In the US, a company plant in Cactus, Texas, closed Tuesday, the site announced on Facebook. The transformation of a cattle breeding company in Greeley, Colorado – which also has its headquarters in North America – was halted due to cyber threats, according to a spokesman for the agency.

JBS Canada has also announced that it has canceled changes to its location in Brooks, Alberta. The plant affects about 4,200 cows a day.

This issue has affected the meat industry at a time when cattle prices are at an all-time high in many markets.

“Since JBS controls about 20% of animal feed in the U.S., such protection could have a significant impact on our diet,” said the US National Farmers Union. on Twitter.

JBS said Tuesday it took action when it realized it was aimed at cyber attacks, including stopping the affected systems and alerting officials.
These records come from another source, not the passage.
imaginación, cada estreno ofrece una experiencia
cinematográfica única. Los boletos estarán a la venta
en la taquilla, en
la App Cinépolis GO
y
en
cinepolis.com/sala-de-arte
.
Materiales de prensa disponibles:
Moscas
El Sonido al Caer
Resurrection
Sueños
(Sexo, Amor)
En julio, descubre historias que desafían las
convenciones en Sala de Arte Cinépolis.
The bomber struck shortly after noon in front of a group of Australian and North American IT companies, the group said.

The article, which first appeared on Sunday, is the latest in a series of a string of cyber threats at global companies – including last month’s gun release on the Colonial Pipeline, which uses a 5,500km fuel mileage in the US.

“The company does not know of any evidence at this time that any customer, service or employee has been harassed or misused as a result of this. Eliminating the process will take time, which could delay further transactions with customers and retailers, “JBS said in an email.

The meat industry relies on software and IT to track and sort animals, as well as to maintain records to meet certain requirements.

Matt Journeaux, an employee of the Australian Meat Industry Employees Union, said JBS workers arrived at work on Monday morning and were told they had been suspended for the attack.

“This will affect food production. It just depends on the length of the closure. JBS sends about 60% of the revenue to make it easier for other foreign customers,” he said.

Australia’s Minister of Agriculture, David Littleproud, says JBS owns one-fifth of the country’s average animal consumption, but extinguishing should not be a major factor in exports as long as it does not take long. It was too early to consider who had done this or why, he added.

“We are working with international organizations to try to identify and control cyber threats, which are a global threat to their operations,” Littleproud said.